Page-level text extractions:
****************************************

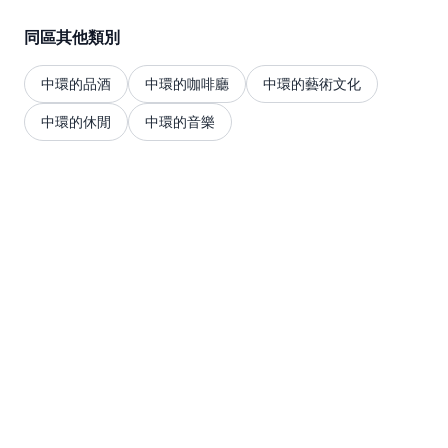
同區其他類別
中環的品酒
中環的咖啡廳
中環的藝術文化
中環的休閒
中環的音樂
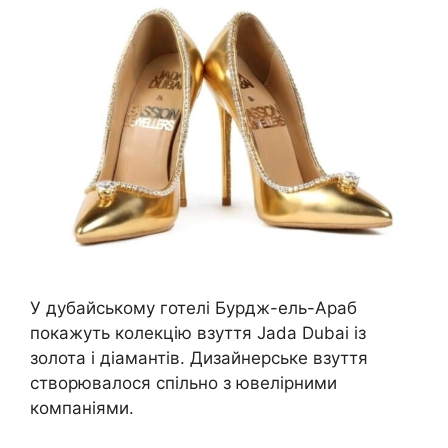
У дубайському готелі Бурдж-ель-Араб
покажуть колекцію взуття Jada Dubai із
золота і діамантів. Дизайнерське взуття
створювалося спільно з ювелірними
компаніями.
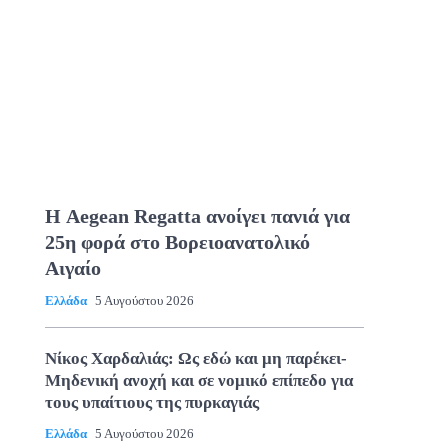
Η Aegean Regatta ανοίγει πανιά για
25η φορά στο Βορειοανατολικό
Αιγαίο
Ελλάδα
5 Αυγούστου 2026
Νίκος Χαρδαλιάς: Ως εδώ και μη παρέκει-
Μηδενική ανοχή και σε νομικό επίπεδο για
τους υπαίτιους της πυρκαγιάς
Ελλάδα
5 Αυγούστου 2026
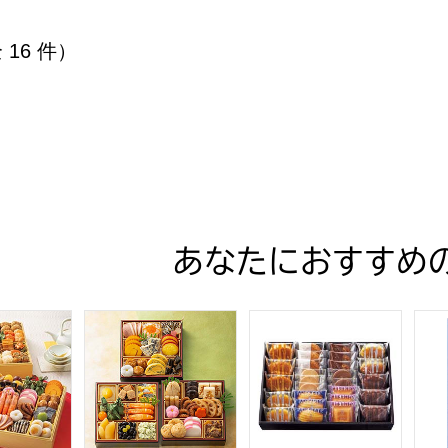
全 16 件）
あなたにおすすめ
ュ 和洋中特大二段重「饗宴」(きょうえん)【4〜5人前・77品
トップバリュ 和風三段重「慶」(よろこび)【3〜4
ファクトリーシン エクセレン
アサ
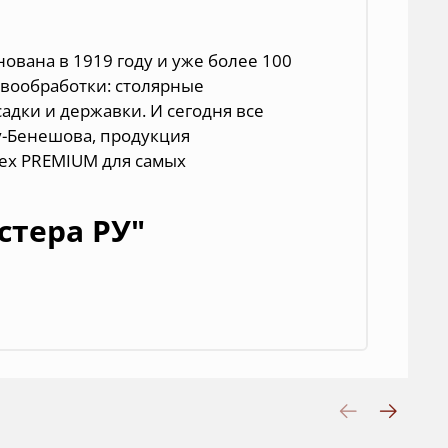
ована в 1919 году и уже более 100
евообработки:
столярные
садки и державки
. И сегодня все
у-Бенешова, продукция
rex PREMIUM для самых
стера РУ"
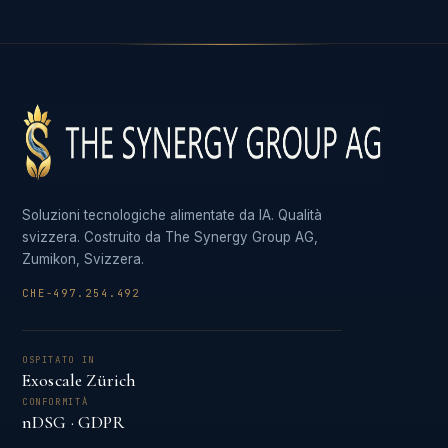
Soluzioni tecnologiche alimentate da IA. Qualità
svizzera. Costruito da The Synergy Group AG,
Zumikon, Svizzera.
CHE-497.254.492
OSPITATO IN
Exoscale Zürich
CONFORMITÀ
nDSG · GDPR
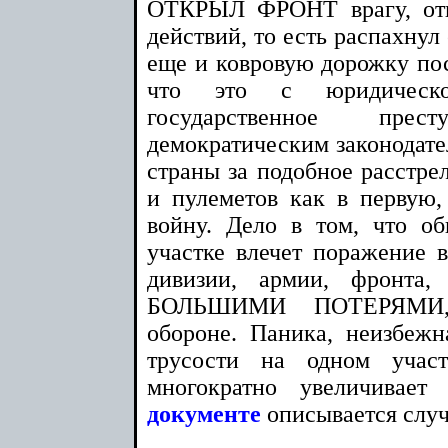
ОТКРЫЛ ФРОНТ врагу, отк
действий, то есть распахнул 
еще и ковровую дорожку пос
что это с юридическ
государственное пр
демократическим законодате
страны за подобное расстре
и пулеметов как в первую
войну. Дело в том, что о
участке влечет поражение в
дивизии, армии, фронт
БОЛЬШИМИ ПОТЕРЯМИ,
обороне. Паника, неизбежн
трусости на одном участ
многократно увеличивае
документе
описывается случ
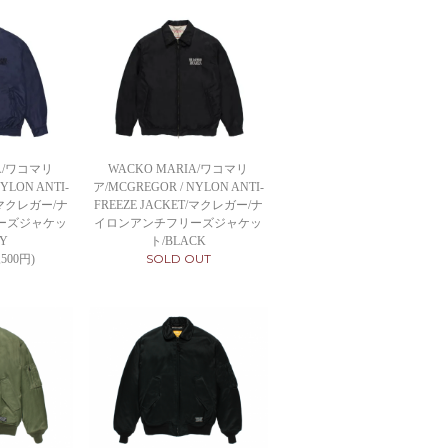
IA/ワコマリ
WACKO MARIA/ワコマリ
YLON ANTI-
ア/MCGREGOR / NYLON ANTI-
T/マクレガー/ナ
FREEZE JACKET/マクレガー/ナ
ーズジャケッ
イロンアンチフリーズジャケッ
Y
ト/BLACK
SOLD OUT
,500円)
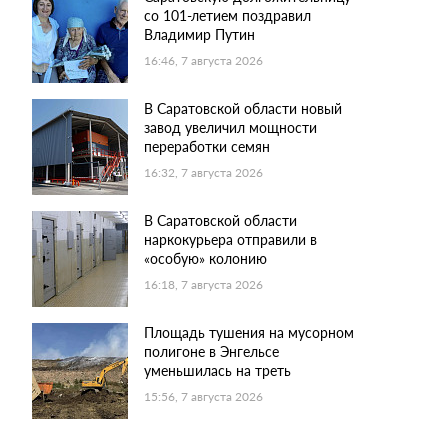
со 101-летием поздравил
Владимир Путин
16:46, 7 августа 2026
В Саратовской области новый
завод увеличил мощности
переработки семян
16:32, 7 августа 2026
В Саратовской области
наркокурьера отправили в
«особую» колонию
16:18, 7 августа 2026
Площадь тушения на мусорном
полигоне в Энгельсе
уменьшилась на треть
15:56, 7 августа 2026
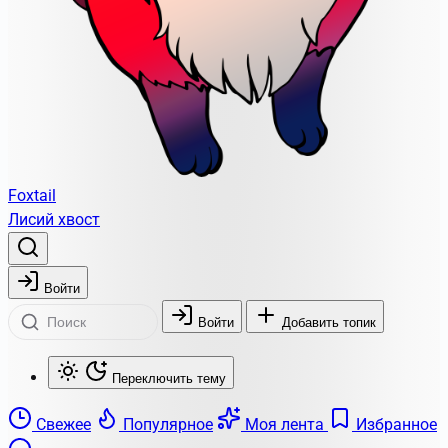
Foxtail
Лисий хвост
Войти
Войти
Добавить топик
Переключить тему
Свежее
Популярное
Моя лента
Избранное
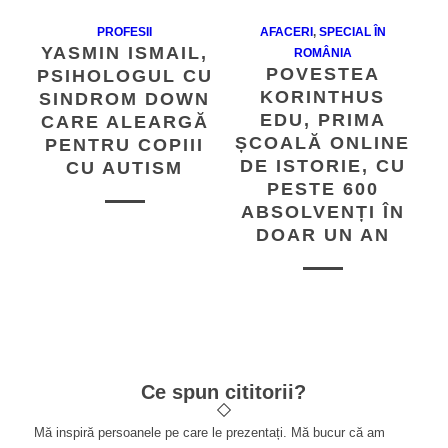
PROFESII
AFACERI
,
SPECIAL ÎN
YASMIN ISMAIL,
ROMÂNIA
POVESTEA
PSIHOLOGUL CU
KORINTHUS
SINDROM DOWN
EDU, PRIMA
CARE ALEARGĂ
ȘCOALĂ ONLINE
PENTRU COPIII
DE ISTORIE, CU
CU AUTISM
PESTE 600
ABSOLVENȚI ÎN
DOAR UN AN
Ce spun cititorii?
Mă inspiră persoanele pe care le prezentați. Mă bucur că am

****************************************

- _HOW TO COMPLETE THIS TASK_: Find the lines above that include the string "Саратовской" and copy them.

- _ANSWER TO THE PROBLEM_:
В Саратовской области новый
В Саратовской области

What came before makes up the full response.